Anarşiye karşı değiliz. “Her şeye karşı”, “kendine bile karşı” söylemi; anarşizmi bulanıklaştırır ve anlamsızlaştırır. Anarşi sistemin alternatifi değil, yaşamın sade ilkeleriyle bezenmiş bir düşüncedir.
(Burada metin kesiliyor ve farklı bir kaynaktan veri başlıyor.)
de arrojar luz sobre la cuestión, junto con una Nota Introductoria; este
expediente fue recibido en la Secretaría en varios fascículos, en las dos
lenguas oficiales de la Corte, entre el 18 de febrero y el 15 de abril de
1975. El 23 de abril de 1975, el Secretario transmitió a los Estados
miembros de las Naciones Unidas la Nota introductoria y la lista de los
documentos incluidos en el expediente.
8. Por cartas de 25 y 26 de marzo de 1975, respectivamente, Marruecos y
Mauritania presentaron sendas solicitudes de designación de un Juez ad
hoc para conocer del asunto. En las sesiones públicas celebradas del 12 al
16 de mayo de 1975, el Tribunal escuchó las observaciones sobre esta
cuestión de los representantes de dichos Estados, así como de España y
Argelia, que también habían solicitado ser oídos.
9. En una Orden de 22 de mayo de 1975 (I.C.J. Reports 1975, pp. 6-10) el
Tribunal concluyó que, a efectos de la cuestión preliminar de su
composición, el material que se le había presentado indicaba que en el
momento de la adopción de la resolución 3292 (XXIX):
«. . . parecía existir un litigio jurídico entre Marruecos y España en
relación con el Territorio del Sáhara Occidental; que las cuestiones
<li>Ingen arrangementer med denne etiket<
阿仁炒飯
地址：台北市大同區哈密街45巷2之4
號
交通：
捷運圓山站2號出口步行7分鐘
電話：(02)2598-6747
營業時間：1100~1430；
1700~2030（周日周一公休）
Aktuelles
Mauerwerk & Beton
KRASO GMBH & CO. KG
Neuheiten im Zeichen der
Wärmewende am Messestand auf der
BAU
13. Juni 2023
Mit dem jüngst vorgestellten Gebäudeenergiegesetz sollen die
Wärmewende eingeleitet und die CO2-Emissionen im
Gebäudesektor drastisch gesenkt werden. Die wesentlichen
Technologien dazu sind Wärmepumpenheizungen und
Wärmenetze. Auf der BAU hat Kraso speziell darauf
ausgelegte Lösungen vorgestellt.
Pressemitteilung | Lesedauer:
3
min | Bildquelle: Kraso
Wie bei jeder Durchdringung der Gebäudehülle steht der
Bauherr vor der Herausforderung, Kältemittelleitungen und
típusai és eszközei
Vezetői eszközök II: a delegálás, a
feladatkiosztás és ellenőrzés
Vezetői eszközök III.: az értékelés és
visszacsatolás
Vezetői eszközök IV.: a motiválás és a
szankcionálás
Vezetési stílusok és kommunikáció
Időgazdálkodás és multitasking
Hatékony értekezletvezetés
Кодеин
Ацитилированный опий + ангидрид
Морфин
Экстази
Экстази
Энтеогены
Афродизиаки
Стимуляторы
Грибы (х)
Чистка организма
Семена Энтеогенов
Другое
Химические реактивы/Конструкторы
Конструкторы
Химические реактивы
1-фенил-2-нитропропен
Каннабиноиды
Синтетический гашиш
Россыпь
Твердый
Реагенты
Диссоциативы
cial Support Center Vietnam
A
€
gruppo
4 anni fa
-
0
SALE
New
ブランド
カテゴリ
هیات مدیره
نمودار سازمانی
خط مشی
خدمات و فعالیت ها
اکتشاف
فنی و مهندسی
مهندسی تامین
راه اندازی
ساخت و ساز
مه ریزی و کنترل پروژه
Anarşi özgürlüktür, paylaşma ve dayanışmayla, toplumun içinde erimeyen bireyin; bireyliğini kaybetmeden kalabildiği, iktidarın ve otoriter ilişki biçimlerinin olmadığı yaşamdır.
Mücadeleye karşı değiliz. İnsanı, dünyayı hiçe sayan; kar için köleleştiren, kirleten efendilerle kavgamız kaçınılmazdır. Hayallerimiz, sadece sisteme uyumsuzluk yapmakla değil; ona saldırarak, zayıflatarak, yıkarak gerçekleşebilir. Yaratmak için yıkmak, yıkmak için mücadele!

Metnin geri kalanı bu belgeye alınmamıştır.